Oireachtas Joint and Select Committees
Wednesday, 21 October 2020
Joint Oireachtas Committee on Health
Workforce Planning in Acute and Community Care Settings: Discussion
Ms Phil Ní Sheaghdha:
I thank Deputy Kenny for those questions. We have commented on student nurses already in this hearing, but it is important to state that we strongly believe that they are being exploited. There is a shortage of nursing and midwifery grades. Student nurses are now rostered for the clinical placement part of their training. They are being used to fill gaps without pay. It is as simple as that. We strongly believe that payment is the very least they can expect. We do not advocate unpaid work for anybody in our health service. In the middle of a pandemic, when every other student in the country is being told to stay at home and take classes online, student nurses are being told to come in to work in these wards. Not only are they not paid for that period, but that work costs them money. Just like any other students, they usually have part-time jobs to supplement their incomes. Once employers hear that an applicant is a student nurse working in an acute hospital they do not want him or her. That is a secondary problem student nurses now face.

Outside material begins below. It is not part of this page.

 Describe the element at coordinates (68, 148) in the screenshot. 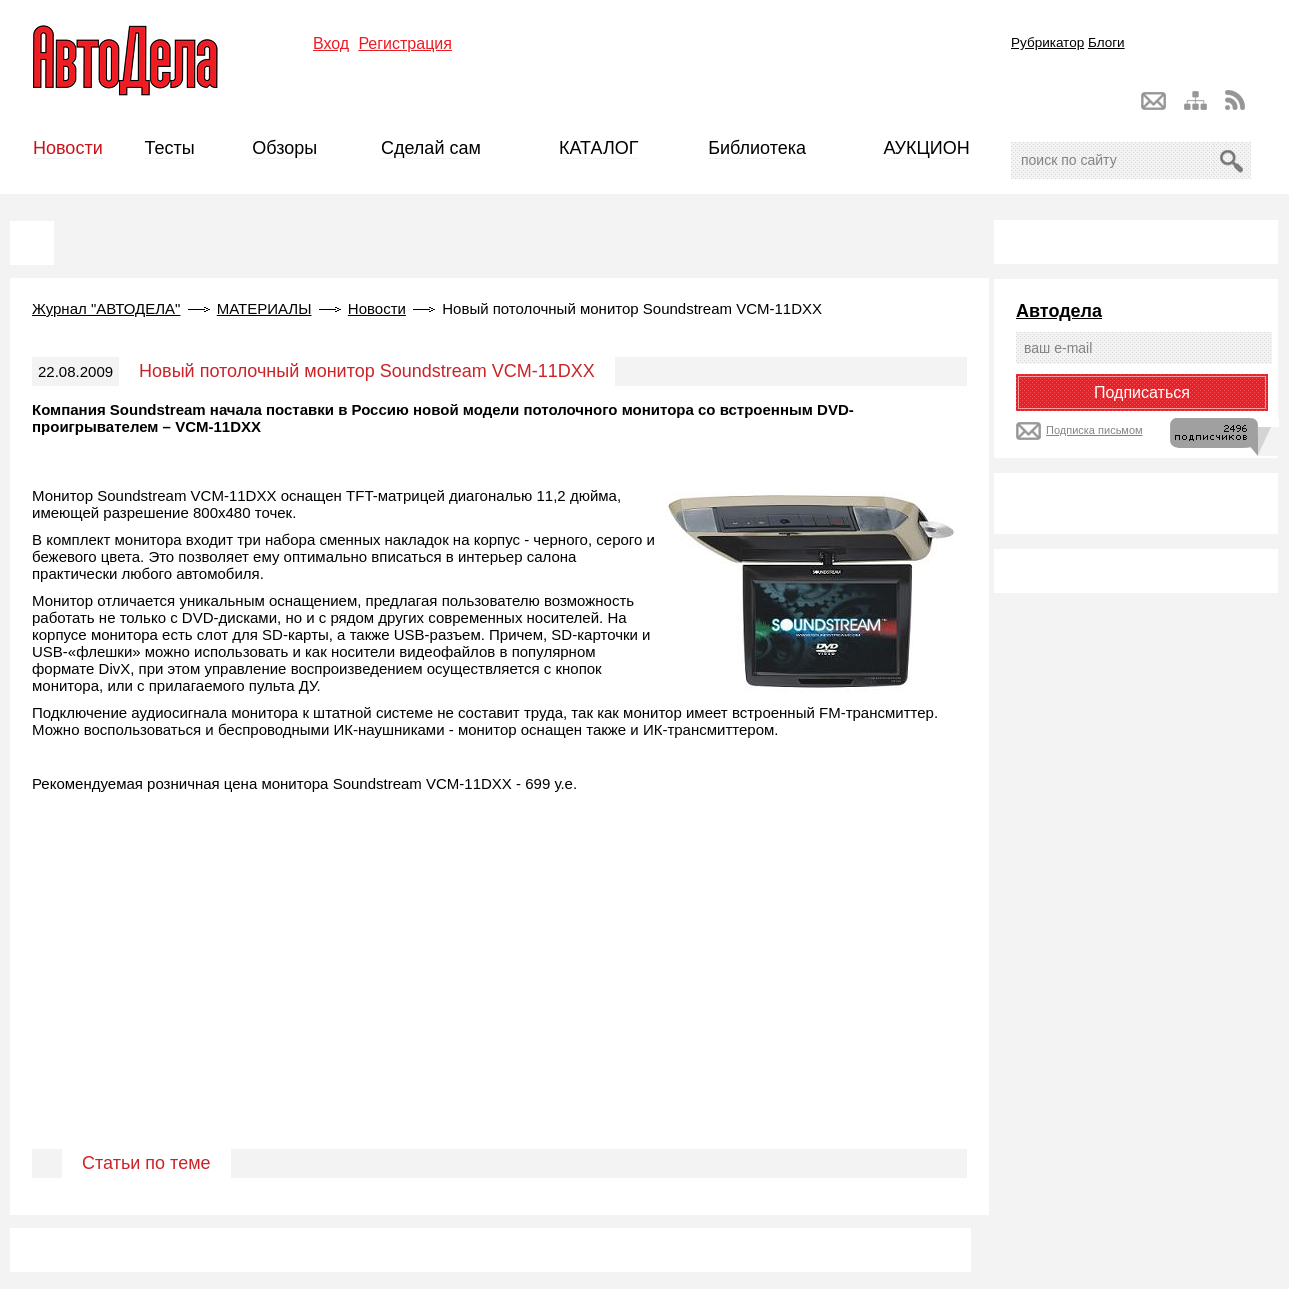 I see `Новости` at that location.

We do not want the situation in nursing to reach the point where these students have to leave. They simply cannot afford to pay for accommodation in cities like Dublin or Cork, where most of the training places are located. They work 12-hour shifts in many instances, with work expanding beyond the normal shift pattern. I can find no other word but "exploitation". We met representatives of the Department of Health last Friday and outlined these concerns. We have appealed to the Minister and we have appealed to the public to support the student nurses in their campaign to get proper remuneration for what can only be described as work.

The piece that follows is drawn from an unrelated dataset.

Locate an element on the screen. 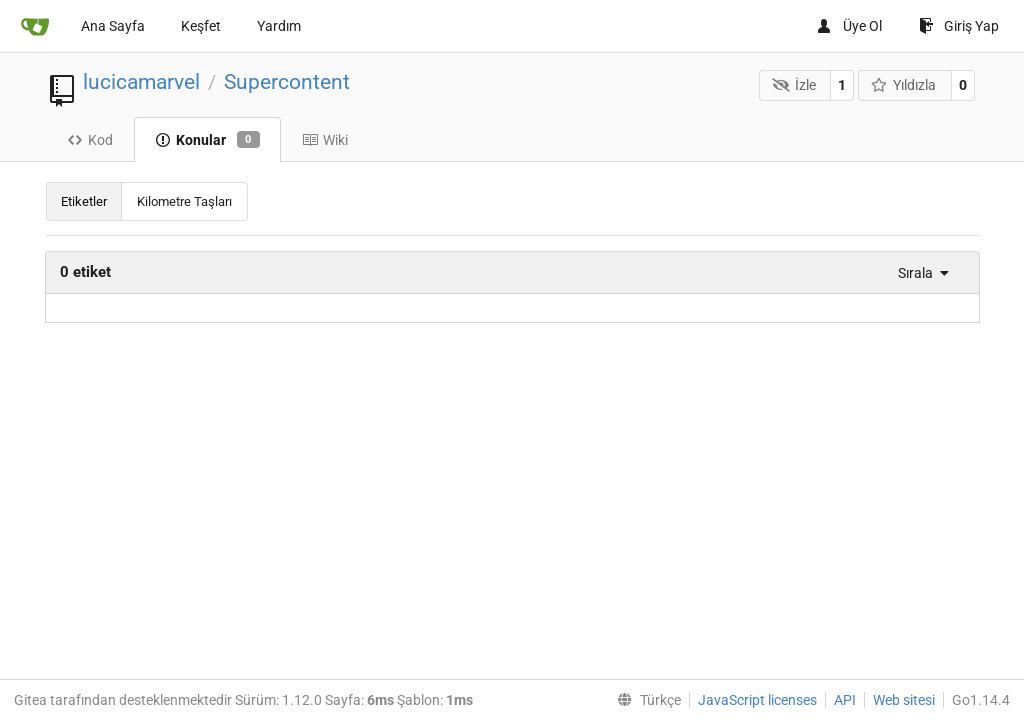 The height and width of the screenshot is (720, 1024). Yardım is located at coordinates (279, 26).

The HSE figures indicate that 50 nurses are becoming infected each week. That requires a period of absence of 14 days at a minimum. Many nurses are telling us that the post-Covid-19 infection period can extend to 16, 17 or 18 days or even longer. That creates a huge gap in the roster. We must have proper occupational health facilities in place. I am not talking about a free counselling helpline or a text message asking nurses if they are okay. We are allowing health service staff who have been in close contact with patients to return to work if they are asymptomatic. We know too much about this virus to risk that. Not having a routine testing regime to accompany that policy creates a risk for others who come in contact with that person. We have to test in acute hospitals and ensure that we identify asymptomatic cases. We must provide greater protections, in the form of testing, for those who work in our acute hospitals.